This however goes away once the benchmark is finished and the results are shown so it appears to either be some kind of strange buffer situation or a some kind of flushing before ready condition?
As far as I can tell, I’m doing everything correctly in terms of setup and usage of the underlying esp lcd functionality, but still the problem persists.
Weirdly, if I use the Arduino IDE, and an example I found online here:
I get it to run well (ensuring I choose the options spoken about in the video below) so I picked through the library he’s using (Arduino GFX) so I could copy the esp init details and ensure I’m doing it the same way with the same timings etc, but I still get the same thing.
The details of the screen:
Name of the module: ZX2D10GE01R (Panlee)
480x480 resolution
ST7701S driver
ESP32-S3 N16R8 built in
Software dev environment:
I’m using PlatformIO with ESP-IDF 5.1.1 (as far as I can make out from platformio feedback during upload.
I’m limited by the number of links I can put here as a new user so I’ll upload the code below
I’m attaching here the code for main.c, screen.c, board.h, lv_conf.h, platformio.ini, and sdkconfig. The platform.ini and sdkconfig files have had .txt added to the end to allow for uploading
Ok, after trying LOTS of different things, I have been able to ‘solve’ it by forcing LVGL to redraw the entire framebuffer every time (instead of just the area that has changed). This affects the performance quite a lot so I will continue to investigate to see exactly where the problem occurs. I have a feeling it is not in LVGL but in the code supplied by the manufacturer of the hardware.

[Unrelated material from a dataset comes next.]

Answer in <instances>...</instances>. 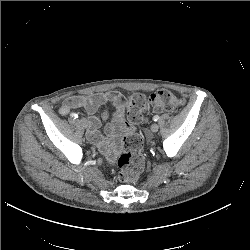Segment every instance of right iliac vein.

To force the redraw of the entire buffer, edit screen.c and find the function called qmsd_rgb_init. Add the following:
lv_disp_drv_init(&disp_drv);
disp_drv.full_refresh = 1; // Add this line just after the line above
The problem is in the manufacturers supplied code. I am not sure how it ever would have worked without forcing the entire framebuffer to be rendered.
Every render cycle, a callback is called (lv_disp_drv_t.flush_cb) which passed in the area to draw and a pointer to the pixel data. The manufacturer;s callback looks like this:
static void __qsmd_rgb_disp_flush(lv_disp_drv_t *disp_drv, const lv_area_t *area, lv_color_t *color_p)
{
int offsetx1 = area->x1;
int offsetx2 = area->x2;
int offsety1 = area->y1;
int offsety2 = area->y2;
esp_lcd_panel_draw_bitmap(g_panel_handle, offsetx1, offsety1, offsetx2 + 1, offsety2 + 1, color_p);
lv_disp_flush_ready(disp_drv);
}
From what I can tell, the pointer to the pixel data (color_p) is always the top of the framebuffer (it alternates between buf0 and buf1) even when a partial area is being drawn. The callback code is using a function called esp_lcd_panel_draw_bitmap (link) to dump a bitmap from the framebuffer to the screen. It expects the pixel data to be contiguous - which it is when drawing the whole framebuffer, but which it never is when drawing a partial area of the buffer
I’m not familiar with ESP32 yet, but I’m assuming there will be a function like esp_lcd_panel_draw_bitmap which allows drawing partial bitmaps (specify src and dest offsets and sizes separately). I’ll keep looking.
This display is an RGB display The color deoth is 16 bit so it only uses RGB565. There is an SPI attachment as well that is used to set up the bridge driver that is used between the display and the driver IC. You must set the render mode in LVGL to full in order for it to work properly partial mode is not going to work right. You need to use the esp-lcd component soecifically the rgb panel portion of the code. set the driver to use 2 frame buffers in spiram. collect the pointers for the frame buffers from the driver and pass them to the lvgl display driver. This is the important thing, you need to register a vsync callback. in that callback function is when you call the flush ready function in LVGL. This is what will switch the pointers. The rgb driver in the esp-lcd component has DMA memory support for SPIRAM. this allows the double buffering feature in lvgl to work and that is gong to get you the best possible performance. There is a cost of the additional memory use but on the S3 you want to get the model that has 8 mb of SPIRAM which would allow you to do that. YOu can also do it with smaller SPIRAM amounts it all depends on your application code.